However, this time, with a majestic view of Rome painted by J.M.W. Turner in 1838-39, the Getty got lucky. After several months of waiting, it became clear that no private funds could be raised to keep the painting in England and, therefore, expert permission was granted to ship it across the Atlantic. Yesterday, with understandable pride, the Getty unveiled Modern Rome - Campo Vaccino to a group of journalists.
Let me tell you, it is indeed a "wow" painting. The artist traveled to Italy twice, but this shimmering view of Rome from the Capitoline Hill he painted from memory and it's clear as day that he is head over heels in love with the city. What makes this painting especially unique is that it's in pristine condition because, in the past century and half, it changed hands only once and it's always been kept behind glass.
At the Getty, this landscape joins another work by Turner, a stormy seascape painted with particular flair by him a few years later. The museum press release reminds us of the presence of a few more works by this British artist in our museums. One is at LACMA and two are at The Huntington, including my all-time favorite, a view of the Grand Canal in Venice. Jointly, these three museums are in a position to organize a mini blockbuster exhibition that will allow us a rare chance to see all these paintings — plus a few drawings — exhibited side by side. I'm an eternal optimist, so I hope that one day it might happen.

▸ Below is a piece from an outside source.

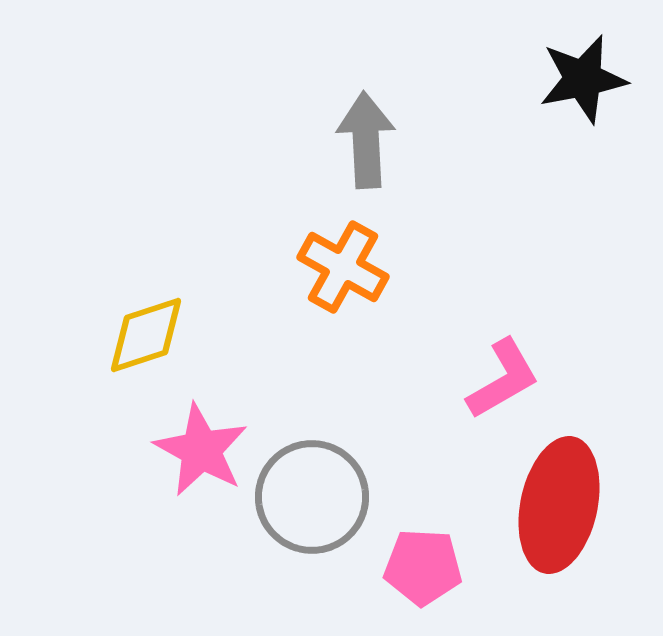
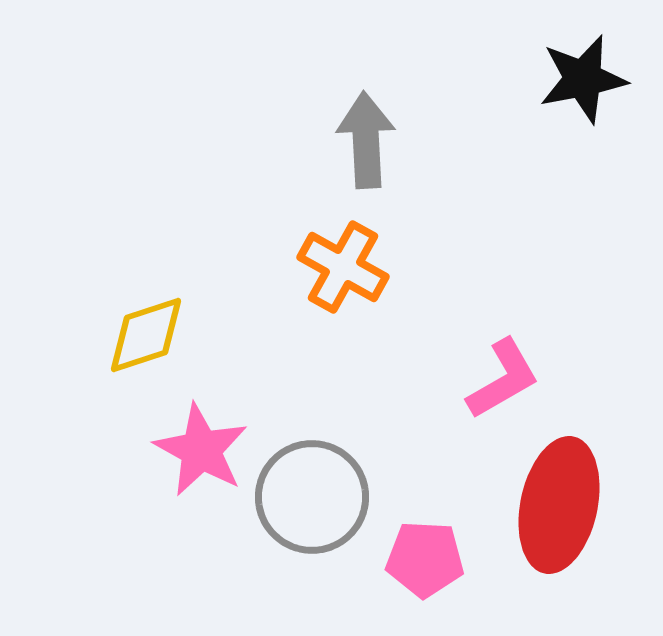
pink pentagon: moved 2 px right, 8 px up
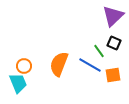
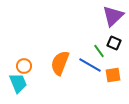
orange semicircle: moved 1 px right, 1 px up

Other good news I am happy to report about is the appealing, and smartly installed exhibition of twelve well-respected L.A. artists at the Municipal Art Gallery at Barnsdall Park. Once upon a time, this gallery played a pivotal role in the city's cultural life but, in recent years, somehow, its exhibitions started to attract less and less attention.
With this current show, the Municipal Gallery reclaims its prominent place in the cultural life of L.A. and reminds us about the breadth of talent in our city. From Lita Albuquerque, born in Tunisia in the city of Carthage, to Manfred Muller, a German artist for whom Los Angeles has been home for the last 20 years.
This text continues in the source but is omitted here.